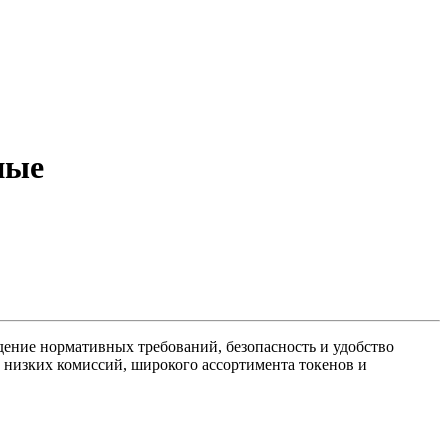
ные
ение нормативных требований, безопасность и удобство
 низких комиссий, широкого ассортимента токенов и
---------------
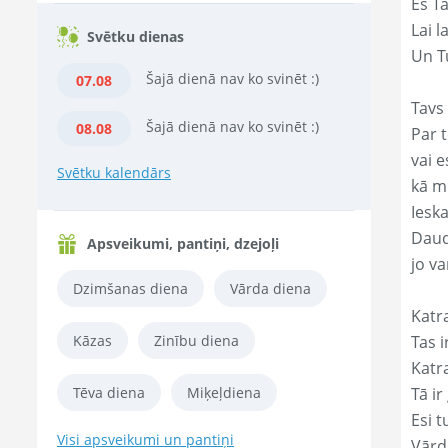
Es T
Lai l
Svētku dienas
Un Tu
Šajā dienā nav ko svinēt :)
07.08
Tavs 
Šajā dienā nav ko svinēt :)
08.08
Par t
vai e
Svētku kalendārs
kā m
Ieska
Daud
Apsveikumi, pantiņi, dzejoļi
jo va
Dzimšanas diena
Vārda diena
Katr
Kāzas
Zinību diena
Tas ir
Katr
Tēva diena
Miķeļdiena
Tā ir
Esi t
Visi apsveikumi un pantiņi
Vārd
---------------
Exercise: Within the entries above, how many lines contain the word "pantiņi"? State the number only.

Expected output: 2